Once the students know the difference between the two types of sources, use the sorting cards to help them review what they have learned. There are four sets of cards, with eight cards in each set. Each set focuses on a specific person or time period in history – George Washington, the Pilgrims, the Jamestown settlement, and Abraham Lincoln – and contains descriptions of four primary sources and four secondary sources. (While these cards may relate to topics that your students have not studied, none of the cards require anything other than a general familiarity on the part of your students.)
Copy and cut the cards out along the lines, and place each set in its own envelope. Give each student, pair, or group a set of cards and a sorting mat and have them work together to sort the cards. Then, give out the answer keys so they can check the placement of their cards. The kids then put their cards back together, mix them up so they are in random order, and put them back in their original envelope. You then rotate the envelopes so each group has a new set of cards to sort (A passing to B, B to C, etc.). Once done, your kids will have examined all four sets of primary/secondary source cards!
As an alternative to the sort, you can have your students explore with the same primary and secondary sources by playing Scoot. Included in this set are numbered cards designed for playing Scoot. The cards have the same descriptions as the sorting cards, but are numbered to correlate with the Scoot recording sheet. To play Scoot, give each child a recording sheet, and place a numbered Scoot card on each desk. [There are 32 cards to accommodate classes up to 32, but you can use less depending on the number of students in your class.] Each student reads his or her card, decide if the described source is primary or secondary, and then writes the word primary or secondary in the box whose number matches the number on the card. Then, students “scoot” over to the next numbered card, repeating the process of reading, recording, and scooting until they have examined all the cards. Once done, display the answer key to review the cards and have students check their work.
Wrap it all up by checking your students’ understanding with the Martin Luther King, Jr. writing activity. Students will read four descriptions of sources that could be used to research the life and contributions of Dr. Martin Luther King, Jr., identify whether each description tells about if a primary or secondary source, and explain how they know.

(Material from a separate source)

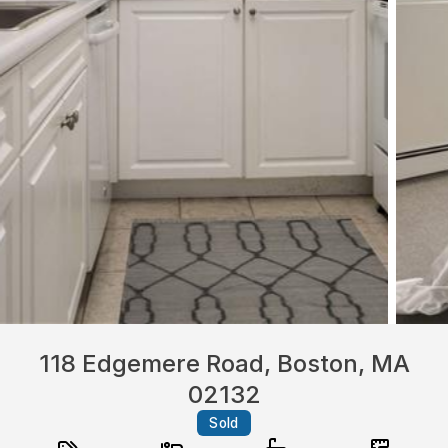
118 Edgemere Road, Boston, MA
02132
Sold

I designed these activities for my own fourth grade class as I found many primary/secondary source activities to be geared towards middle and high schoolers and, as such, somewhat inaccessible for the range of readers in my elementary classroom. I wanted to be able to give my kids an understanding of an important informational literacy concept in a way that would be relatable and engaging. I hope that these resources are as useful to you and your students as they were for mine!